Adopting a more collaborative IT environment can shine the light on siloed businesses

A hand holding a lit lightbulb against scribbles on a blackboard

IT and cyber security operations have traditionally been siloed within businesses, often due to management decisions to break down company-wide goals and assign smaller objectives to different areas within an organisation.

While it’s a sensible decision to specialise, this approach could lead to an unfortunate data-sharing void. Such a siloed approach to IT operations throughout the channel can negatively affect decision-making, efficiency and security in the long term, as insular departments wouldn’t have a complete understanding of which processes others are undertaking. This could, for example, lead to repeated actions or duplication of efforts.

Inversely, a successful organisation should and would be conscious of this, and be aware of the need, in some cases, for teams to work together on different aspects of IT infrastructure while using open and effective channels of communication.

Tearing down the barriers to collaboration

Companies striving towards a communicative structure need to turn towards a more collaborative IT environment to gain the most insight from their data and systems, by breaking down the barriers that have traditionally separated them.

A collaborative culture between IT teams, meanwhile, will allow them to use their time and resources more effectively by sharing knowledge, pooling resources, and budgets. In the current climate of frequent, high-profile data breaches, the focus has understandably shifted to favour cyber security over other areas on investment, which may see smaller budgets across the board. Many IT teams, as a result, adopt more reactive approaches to technological issues; dealing with them as and when they arise instead of working proactively before they appear. This, in turn, can lead to long-term problems and, in the worst-case scenario, could cause an outage if companies get stuck with legacy tech that’s expensive to maintain and costly to update.

Siloed business structures also mean teams using operating systems and technology from different vendors that may be incompatible with each other, yet further inhibiting collaboration. This creates a knock-on effect for company decision-makers because reports they receive will be based on data often disconnected, and hard to work with.

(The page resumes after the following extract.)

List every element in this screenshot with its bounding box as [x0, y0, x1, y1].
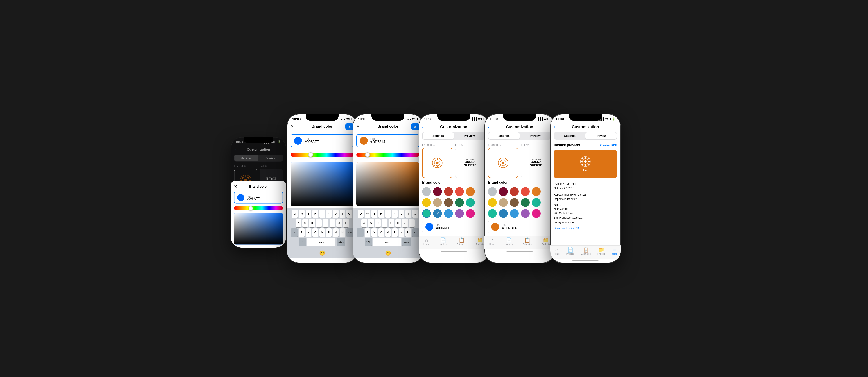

Unifying this reporting process would make it far easier for CIOs and CISOs to make well-informed and effective decisions that support the work of the entire organisation and ensure customer satisfaction is being met. These benefits certainly extend to those in the channel community, and vendors, distributors as well as resellers alike stand to gain from a more cohesive IT environment, as administrators make wholesale changes to their infrastructure, as opposed to the small incremental changes that have traditionally been par for the course.

Lending cyber security a helping hand

Beyond proactive working, and well-informed decision-making, a unified approach to IT can lead to cyber security advantages. IT and security operations are beginning to work more collaboratively as technological innovations develop and cybercrime continues to evolve.

It’s highly likely that an IT worker, serving as the first port of call for any computer-related issues within a business, will be the first person to spot a breach. It makes total sense for them to work alongside the security department, and contribute their expertise to rectify whatever the problem may be.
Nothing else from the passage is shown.